Но наука – это не отдельная отрасль, она пронизывает все виды человеческой деятельности. Это инфраструктурная сеть для всей экономики. Именно поэтому в советские времена существовала своего рода матричная структура управления ею, когда Госкомитет контролировал — разумеется, на основе взаимодействия с отраслевыми министерствами – развитие науки по всем этим направлениям.
Да, конечно, система была жёсткая. И управление делами академии наук, по сути дела, было подразделением советского правительства. И над всем был ЦК. Конечно, академию привлекали к решению задач, которые формулировала власть.
Но и академия всегда с удовольствием участвовал в реализации задач, поставленных перед нею. И в том, где было поле решений академии, она решала сама.
– Если подытожить сказанное в такой примерно образной картинке… На примере, скажем, планируемого Керченского моста.
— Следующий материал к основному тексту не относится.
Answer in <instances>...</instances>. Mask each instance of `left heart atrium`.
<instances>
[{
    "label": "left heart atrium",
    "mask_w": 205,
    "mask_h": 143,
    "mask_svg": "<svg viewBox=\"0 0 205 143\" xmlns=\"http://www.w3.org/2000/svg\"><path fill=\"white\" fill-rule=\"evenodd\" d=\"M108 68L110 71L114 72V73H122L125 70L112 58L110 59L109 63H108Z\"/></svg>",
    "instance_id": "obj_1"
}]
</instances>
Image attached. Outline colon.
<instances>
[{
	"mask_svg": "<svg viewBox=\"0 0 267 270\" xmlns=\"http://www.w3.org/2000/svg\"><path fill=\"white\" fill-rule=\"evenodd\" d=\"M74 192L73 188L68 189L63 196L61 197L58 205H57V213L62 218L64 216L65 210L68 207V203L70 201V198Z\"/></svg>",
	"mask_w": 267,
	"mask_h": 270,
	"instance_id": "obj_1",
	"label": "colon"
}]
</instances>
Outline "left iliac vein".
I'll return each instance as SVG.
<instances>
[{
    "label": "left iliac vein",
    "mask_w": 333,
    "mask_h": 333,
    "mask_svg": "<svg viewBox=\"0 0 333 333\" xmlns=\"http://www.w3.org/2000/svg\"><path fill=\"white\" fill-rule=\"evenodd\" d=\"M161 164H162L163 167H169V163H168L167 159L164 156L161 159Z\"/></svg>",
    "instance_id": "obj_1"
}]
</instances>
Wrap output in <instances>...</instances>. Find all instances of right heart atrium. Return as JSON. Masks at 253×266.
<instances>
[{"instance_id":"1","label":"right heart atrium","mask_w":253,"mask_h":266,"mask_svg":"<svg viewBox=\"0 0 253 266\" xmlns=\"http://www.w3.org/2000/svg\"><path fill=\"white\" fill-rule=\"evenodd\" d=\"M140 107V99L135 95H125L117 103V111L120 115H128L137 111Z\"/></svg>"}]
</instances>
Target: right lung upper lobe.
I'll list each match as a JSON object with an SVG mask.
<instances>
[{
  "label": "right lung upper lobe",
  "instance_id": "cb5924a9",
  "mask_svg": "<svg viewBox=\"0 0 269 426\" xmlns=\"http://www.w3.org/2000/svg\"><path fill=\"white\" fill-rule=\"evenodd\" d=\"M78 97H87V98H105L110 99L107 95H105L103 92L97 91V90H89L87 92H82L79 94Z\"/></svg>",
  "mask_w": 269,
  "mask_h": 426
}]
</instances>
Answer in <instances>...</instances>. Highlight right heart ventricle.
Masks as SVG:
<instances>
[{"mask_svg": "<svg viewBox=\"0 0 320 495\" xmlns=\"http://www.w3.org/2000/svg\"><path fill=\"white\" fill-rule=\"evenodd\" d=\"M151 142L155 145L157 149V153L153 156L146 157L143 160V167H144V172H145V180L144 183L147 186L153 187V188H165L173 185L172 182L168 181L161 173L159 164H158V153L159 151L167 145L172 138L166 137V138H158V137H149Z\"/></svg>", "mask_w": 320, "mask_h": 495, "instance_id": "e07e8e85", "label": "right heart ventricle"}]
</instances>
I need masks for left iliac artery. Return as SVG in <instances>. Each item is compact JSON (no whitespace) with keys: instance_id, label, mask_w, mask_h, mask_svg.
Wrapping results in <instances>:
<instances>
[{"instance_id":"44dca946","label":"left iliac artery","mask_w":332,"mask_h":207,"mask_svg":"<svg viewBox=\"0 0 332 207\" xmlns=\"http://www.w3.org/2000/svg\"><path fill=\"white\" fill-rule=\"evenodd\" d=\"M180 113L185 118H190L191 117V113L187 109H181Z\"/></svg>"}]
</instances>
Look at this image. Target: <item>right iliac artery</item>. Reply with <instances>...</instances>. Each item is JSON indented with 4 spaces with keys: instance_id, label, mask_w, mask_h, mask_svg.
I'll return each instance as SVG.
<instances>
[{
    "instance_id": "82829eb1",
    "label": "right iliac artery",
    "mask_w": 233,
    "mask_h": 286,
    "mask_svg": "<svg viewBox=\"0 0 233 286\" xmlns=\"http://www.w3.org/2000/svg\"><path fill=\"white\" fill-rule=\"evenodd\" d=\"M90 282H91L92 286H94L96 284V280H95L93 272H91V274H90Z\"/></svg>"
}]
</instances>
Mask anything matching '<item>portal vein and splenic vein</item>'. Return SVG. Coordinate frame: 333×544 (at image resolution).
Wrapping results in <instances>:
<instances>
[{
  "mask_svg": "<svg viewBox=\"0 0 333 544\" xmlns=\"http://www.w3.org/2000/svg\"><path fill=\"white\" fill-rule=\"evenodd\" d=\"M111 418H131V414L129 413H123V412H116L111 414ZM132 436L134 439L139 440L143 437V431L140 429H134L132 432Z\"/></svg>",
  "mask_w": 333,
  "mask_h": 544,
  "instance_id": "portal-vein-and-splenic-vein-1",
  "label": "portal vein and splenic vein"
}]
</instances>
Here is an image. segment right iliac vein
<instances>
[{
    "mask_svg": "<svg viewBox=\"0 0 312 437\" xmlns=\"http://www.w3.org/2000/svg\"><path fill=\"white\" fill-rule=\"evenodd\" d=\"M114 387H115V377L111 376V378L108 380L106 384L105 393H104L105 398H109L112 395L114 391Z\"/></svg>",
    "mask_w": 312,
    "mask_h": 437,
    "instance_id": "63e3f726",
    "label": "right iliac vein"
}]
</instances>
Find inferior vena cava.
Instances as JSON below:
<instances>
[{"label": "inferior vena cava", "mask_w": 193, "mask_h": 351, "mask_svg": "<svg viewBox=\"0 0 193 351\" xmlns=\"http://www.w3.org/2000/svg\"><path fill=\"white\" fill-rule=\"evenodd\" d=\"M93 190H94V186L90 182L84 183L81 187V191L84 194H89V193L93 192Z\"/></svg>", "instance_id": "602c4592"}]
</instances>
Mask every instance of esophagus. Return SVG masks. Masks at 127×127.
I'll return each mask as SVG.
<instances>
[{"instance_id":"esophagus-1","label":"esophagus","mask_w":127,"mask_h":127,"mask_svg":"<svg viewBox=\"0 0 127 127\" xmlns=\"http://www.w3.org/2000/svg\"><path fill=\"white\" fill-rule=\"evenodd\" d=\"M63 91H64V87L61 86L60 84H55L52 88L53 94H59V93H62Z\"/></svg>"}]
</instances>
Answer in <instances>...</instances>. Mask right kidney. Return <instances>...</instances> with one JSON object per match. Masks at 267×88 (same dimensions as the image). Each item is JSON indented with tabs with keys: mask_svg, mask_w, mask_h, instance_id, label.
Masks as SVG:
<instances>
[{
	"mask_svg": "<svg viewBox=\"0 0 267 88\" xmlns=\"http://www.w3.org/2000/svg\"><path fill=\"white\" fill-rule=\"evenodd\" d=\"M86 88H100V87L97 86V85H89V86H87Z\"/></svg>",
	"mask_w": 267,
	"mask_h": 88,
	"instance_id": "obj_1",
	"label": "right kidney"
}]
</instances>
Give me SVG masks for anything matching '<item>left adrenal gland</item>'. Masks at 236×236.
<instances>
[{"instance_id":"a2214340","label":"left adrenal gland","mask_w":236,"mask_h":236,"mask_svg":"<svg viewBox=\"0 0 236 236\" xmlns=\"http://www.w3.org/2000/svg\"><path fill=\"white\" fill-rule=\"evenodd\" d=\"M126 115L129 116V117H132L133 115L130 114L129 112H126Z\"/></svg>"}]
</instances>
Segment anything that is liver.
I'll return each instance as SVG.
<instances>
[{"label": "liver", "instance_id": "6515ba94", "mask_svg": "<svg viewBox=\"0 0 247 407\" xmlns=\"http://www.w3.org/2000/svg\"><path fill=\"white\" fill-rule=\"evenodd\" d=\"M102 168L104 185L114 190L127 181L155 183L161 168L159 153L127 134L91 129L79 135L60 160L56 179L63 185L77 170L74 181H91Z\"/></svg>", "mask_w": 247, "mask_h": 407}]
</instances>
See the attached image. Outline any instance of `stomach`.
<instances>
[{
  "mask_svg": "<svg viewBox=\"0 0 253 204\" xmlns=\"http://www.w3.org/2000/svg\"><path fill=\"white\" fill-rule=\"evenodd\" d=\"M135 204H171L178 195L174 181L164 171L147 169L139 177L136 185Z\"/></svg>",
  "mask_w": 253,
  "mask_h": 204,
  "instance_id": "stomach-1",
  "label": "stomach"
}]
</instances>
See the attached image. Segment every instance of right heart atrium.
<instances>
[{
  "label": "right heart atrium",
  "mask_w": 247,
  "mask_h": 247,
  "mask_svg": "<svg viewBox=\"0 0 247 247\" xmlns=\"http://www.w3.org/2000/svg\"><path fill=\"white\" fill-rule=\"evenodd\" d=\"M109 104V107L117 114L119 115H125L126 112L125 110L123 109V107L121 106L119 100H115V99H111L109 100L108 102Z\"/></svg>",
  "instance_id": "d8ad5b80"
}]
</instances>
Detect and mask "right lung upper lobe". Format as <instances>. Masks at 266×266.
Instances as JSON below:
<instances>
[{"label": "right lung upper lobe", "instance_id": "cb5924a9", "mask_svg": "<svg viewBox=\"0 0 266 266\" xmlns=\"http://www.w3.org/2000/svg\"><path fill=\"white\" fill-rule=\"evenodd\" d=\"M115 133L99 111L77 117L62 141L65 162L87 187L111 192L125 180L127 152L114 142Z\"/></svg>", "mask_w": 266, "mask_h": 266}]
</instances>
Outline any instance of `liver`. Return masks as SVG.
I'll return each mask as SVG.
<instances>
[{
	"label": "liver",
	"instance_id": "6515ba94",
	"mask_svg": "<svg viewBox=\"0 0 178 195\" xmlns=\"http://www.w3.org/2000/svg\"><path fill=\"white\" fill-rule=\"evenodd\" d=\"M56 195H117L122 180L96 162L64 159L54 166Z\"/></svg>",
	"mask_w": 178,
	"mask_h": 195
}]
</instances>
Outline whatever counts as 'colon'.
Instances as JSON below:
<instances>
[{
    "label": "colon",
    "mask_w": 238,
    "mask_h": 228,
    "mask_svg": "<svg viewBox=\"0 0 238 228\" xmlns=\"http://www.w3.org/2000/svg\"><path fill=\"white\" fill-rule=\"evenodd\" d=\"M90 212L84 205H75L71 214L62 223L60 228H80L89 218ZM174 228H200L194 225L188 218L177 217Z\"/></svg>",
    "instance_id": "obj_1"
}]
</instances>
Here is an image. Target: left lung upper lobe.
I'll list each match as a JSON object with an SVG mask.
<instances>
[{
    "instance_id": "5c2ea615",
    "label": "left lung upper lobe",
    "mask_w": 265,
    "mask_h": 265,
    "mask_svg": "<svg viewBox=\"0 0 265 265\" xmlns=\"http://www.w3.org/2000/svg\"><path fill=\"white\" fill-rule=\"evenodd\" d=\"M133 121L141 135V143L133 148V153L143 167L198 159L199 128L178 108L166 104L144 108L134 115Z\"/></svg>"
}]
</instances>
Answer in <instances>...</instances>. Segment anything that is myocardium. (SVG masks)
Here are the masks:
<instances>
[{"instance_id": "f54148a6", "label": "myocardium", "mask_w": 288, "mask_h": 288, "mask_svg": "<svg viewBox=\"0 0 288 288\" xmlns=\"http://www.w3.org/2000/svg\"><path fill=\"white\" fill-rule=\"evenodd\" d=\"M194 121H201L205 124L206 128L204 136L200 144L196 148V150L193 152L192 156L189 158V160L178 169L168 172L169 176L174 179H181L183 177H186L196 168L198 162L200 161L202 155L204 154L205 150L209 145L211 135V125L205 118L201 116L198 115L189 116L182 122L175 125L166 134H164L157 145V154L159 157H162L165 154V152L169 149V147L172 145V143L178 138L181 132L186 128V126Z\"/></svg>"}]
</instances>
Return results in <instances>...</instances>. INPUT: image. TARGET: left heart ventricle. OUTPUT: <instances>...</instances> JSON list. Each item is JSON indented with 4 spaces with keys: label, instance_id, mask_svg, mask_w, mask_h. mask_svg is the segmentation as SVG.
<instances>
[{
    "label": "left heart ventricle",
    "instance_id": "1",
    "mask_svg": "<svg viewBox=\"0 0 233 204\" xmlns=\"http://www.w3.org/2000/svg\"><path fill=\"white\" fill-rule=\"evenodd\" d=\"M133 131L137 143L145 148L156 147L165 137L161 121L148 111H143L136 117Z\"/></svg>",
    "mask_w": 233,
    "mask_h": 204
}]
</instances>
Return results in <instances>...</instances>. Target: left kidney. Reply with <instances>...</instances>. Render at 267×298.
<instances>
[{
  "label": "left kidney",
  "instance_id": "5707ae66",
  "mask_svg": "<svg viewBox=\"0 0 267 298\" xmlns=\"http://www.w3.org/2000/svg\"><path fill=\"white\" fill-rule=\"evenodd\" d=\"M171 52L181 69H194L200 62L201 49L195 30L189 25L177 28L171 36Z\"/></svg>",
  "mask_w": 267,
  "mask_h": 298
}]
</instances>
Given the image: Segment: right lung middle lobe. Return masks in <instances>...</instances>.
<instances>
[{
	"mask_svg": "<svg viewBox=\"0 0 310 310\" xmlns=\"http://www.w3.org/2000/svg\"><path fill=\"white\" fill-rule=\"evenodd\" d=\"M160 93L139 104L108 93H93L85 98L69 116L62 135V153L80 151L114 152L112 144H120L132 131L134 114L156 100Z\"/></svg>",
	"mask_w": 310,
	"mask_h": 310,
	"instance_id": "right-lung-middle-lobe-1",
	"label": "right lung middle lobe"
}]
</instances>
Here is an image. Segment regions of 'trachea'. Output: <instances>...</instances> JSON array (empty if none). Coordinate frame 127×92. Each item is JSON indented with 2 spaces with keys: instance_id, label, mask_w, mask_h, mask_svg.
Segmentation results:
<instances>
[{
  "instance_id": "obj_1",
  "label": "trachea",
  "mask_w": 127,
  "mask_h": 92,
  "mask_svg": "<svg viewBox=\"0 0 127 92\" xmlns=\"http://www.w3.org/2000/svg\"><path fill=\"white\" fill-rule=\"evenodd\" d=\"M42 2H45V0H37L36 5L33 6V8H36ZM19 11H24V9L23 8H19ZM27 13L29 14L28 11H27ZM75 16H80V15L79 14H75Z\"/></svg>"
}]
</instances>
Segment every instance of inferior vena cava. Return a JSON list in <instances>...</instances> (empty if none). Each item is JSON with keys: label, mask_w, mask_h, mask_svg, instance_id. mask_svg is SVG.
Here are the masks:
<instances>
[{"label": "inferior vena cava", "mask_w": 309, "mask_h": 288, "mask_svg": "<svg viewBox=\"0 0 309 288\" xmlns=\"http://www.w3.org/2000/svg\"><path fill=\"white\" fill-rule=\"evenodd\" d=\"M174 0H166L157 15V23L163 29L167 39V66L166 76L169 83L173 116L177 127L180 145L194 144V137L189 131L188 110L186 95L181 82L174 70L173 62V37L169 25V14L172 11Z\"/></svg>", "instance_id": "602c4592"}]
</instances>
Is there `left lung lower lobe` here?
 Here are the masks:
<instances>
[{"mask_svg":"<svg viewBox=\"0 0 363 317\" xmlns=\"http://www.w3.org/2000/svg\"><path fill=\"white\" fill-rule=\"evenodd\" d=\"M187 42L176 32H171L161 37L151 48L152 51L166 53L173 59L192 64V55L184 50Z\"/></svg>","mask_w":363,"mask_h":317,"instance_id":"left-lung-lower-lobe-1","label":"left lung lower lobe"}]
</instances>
Есть задача его построить. Задача разделяется по ведомствам, попадает в ГКНТ, тот думает, как сделать его дешевле и прочнее, запрашивает Академию наук, нет ли у той какого-то нового соединения атомов, чтобы мог этот мост висеть буквально на ниточках – сверхпрочных, разумеется. Получает ответы с указанием потребных на исследования сумм, Выделяет деньги, все работают, конструкторы запрашивают учёных-прикладников, те контактируют с фундаментальной наукой, все тесно взаимодействуют — и через какое-то время висит на двух ниточках мост! И все довольны.
Очень фантастически звучит?
– Тут что важно: чтобы ГКНТ обеспечивал именно научную политику, увязанную с общими задачами, — так, чтобы эти задачи решались на максимально высоком научном уровне.
Не знаю, нужно ли прогонять деньги через ГКНТ, но то, что расходование денег на науку министерствами должно осуществляться на согласованной с ГКНТ основе, чтобы ГКНТ стратегически определял, работая вместе с министерствами, – это самое важное.
– То есть по самой схеме возражений нет? Такая схема теоретически возможна?
– Возможна, конечно. Разумеется, это сразу не удастся сделать идеально работающим, но хуже, чем ныне существующий механизм, создать всё равно невозможно.
– Да, но заметьте – здесь нет Академии наук…
– Зато там есть учёные фундаментального направления! И значит, не может не быть какой-то формы научного самоуправления!
Мы же всегда подчёркивали, что роль академии наук зависит о того, какие задачи хочет страна решать. Если она готова решать крупные задачи, идти на крупные проекты, то мы всецело готовы сделать всё, что потребуется.